Criminal Purchase of Firearm Ammunition
Public efforts to restrict firepower among those most prone to violence generally focus only on guns, not ammunition. For example, firearms dealers run the names of would-be gun buyers through an instant background check system to verify whether the person is legally allowed to own a gun. But although the same restrictions technically apply, ammunition purchasers are not subject to the same background check. This means that people who shouldn't be able to buy ammunition might be doing just that.
Research on illegal gun markets in the streets of Chicago shows that criminals already have a more difficult time buying ammunition than buying guns. If retail sales of ammunition were more tightly controlled to keep ammunition from falling into the wrong hands, would this squeeze the illegal market even further, and, perhaps, reduce gun violence?
About the Research
To answer questions about ammunition markets, NIJ-funded researchers worked with the Southern California Regional Crime Gun Center, operated by the U.S. Bureau of Alcohol, Tobacco, Firearms and Explosives. They studied the handwritten logs of two months' worth of ammunition sales in 2004 from federally licensed dealers in the city. (A local ordinance requires these dealers to record ammunition buyers' names, addresses, thumbprints, state-issued ID numbers and other personal data. Police periodically collect the logs, but until 2004, they did not reference them unless they were investigating a specific crime.)
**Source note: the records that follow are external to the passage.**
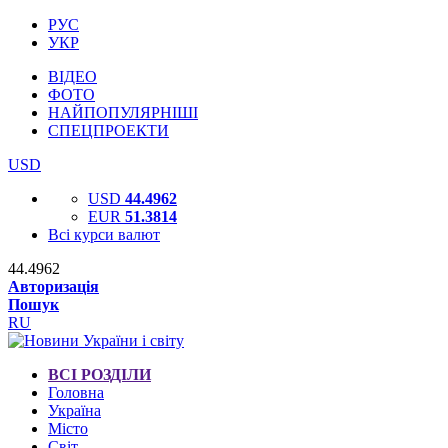
РУС
УКР
ВІДЕО
ФОТО
НАЙПОПУЛЯРНІШІ
СПЕЦПРОЕКТИ
USD
USD
44.4962
EUR
51.3814
Всі курси валют
44.4962
Авторизація
Пошук
RU
ВСІ РОЗДІЛИ
Головна
Україна
Місто
Світ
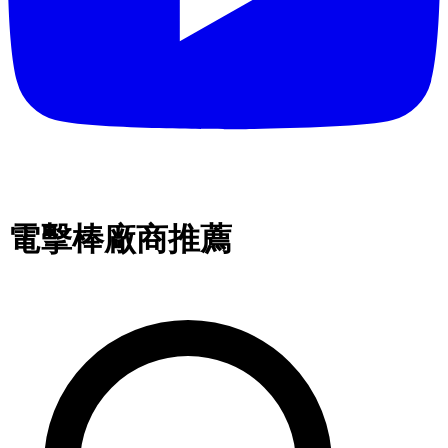
電擊棒廠商推薦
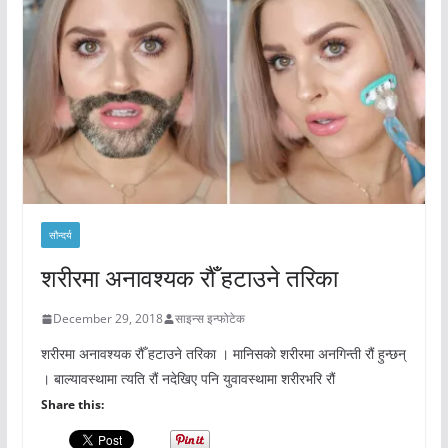
सौन्दर्य
शरीरमा अनावश्यक रौँ हटाउने तरिका
December 29, 2018
साइन्स इन्फोटेक
शरीरमा अनावश्यक रौँ हटाउने तरिका । मानिसको शरीरमा अनगिन्ती रौं हुन्छन्
। बाल्यावस्थामा त्यति रौं नदेखिए पनि युवावस्थामा शरीरभरि रौं
Share this:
The researchers found that 2.8 percent of the 2,540 ammunition purchases during this period were by people who were not legally allowed to own ammunition. All told, these illegal buyers bought more than 10,000 rounds of ammunition (2.3 percent of the total). Most of the buyers were local. A few, however, lived in the high-crime neighborhoods in the south of the city. The researchers suspected that buyers in these neighborhoods went just over the border to stores in L.A. County.
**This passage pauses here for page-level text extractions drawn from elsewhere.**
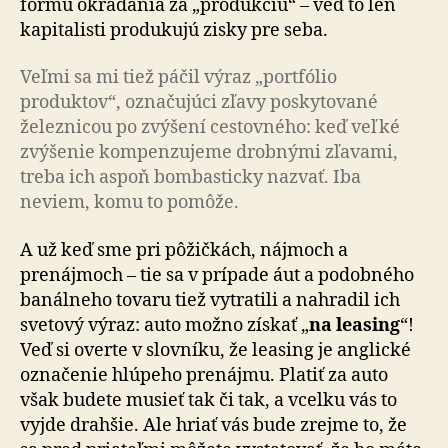
formu okrádania za „produkciu“ – veď to len
kapitalisti produkujú zisky pre seba.
Veľmi sa mi tiež páčil výraz „portfólio
produktov“, označujúci zľavy poskytované
železnicou po zvýšení cestovného: keď veľké
zvýšenie kompenzujeme drobnými zľavami,
treba ich aspoň bombasticky nazvať. Iba
neviem, komu to pomôže.
A už keď sme pri pôžičkách, nájmoch a
prenájmoch – tie sa v prípade áut a podobného
banálneho tovaru tiež vytratili a nahradil ich
svetový výraz: auto možno získať „
na leasing
“!
Veď si overte v slovníku, že leasing je anglické
označenie hlúpeho prenájmu. Platiť za auto
však budete musieť tak či tak, a vcelku vás to
vyjde drahšie. Ale hriať vás bude zrejme to, že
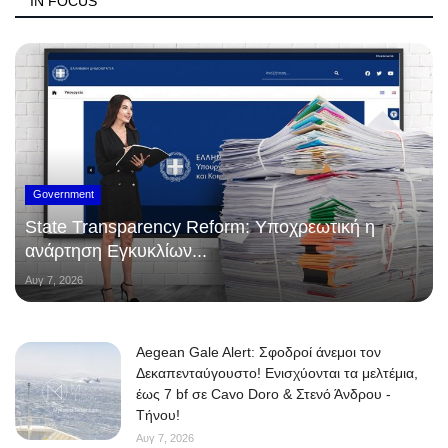
IN FOCUS
Government
State Transparency Reform: Υποχρεωτική η
ανάρτηση Εγκυκλίων...
Αυγ 7, 2026
Aegean Gale Alert: Σφοδροί άνεμοι τον
Δεκαπενταύγουστο! Ενισχύονται τα μελτέμια,
έως 7 bf σε Cavo Doro & Στενό Άνδρου -
Τήνου!
Αυγ 7, 2026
These data demonstrate that the data-logging requirement is not deterring many restricted people from buying ammunition. The researchers argue that consistent requirements across jurisdictions and a greater use of the log books by investigators could help locate people who own guns illegally and stem the flow of deadly firepower into the hands of people most likely to use it for violence.
- Report from the study: Tita, George E., Anthony Braga, Greg Ridgeway, and Glenn L. Pierce, "The Criminal Purchase of Firearm Ammunition," Injury Prevention 12 (August 2006): 308-311.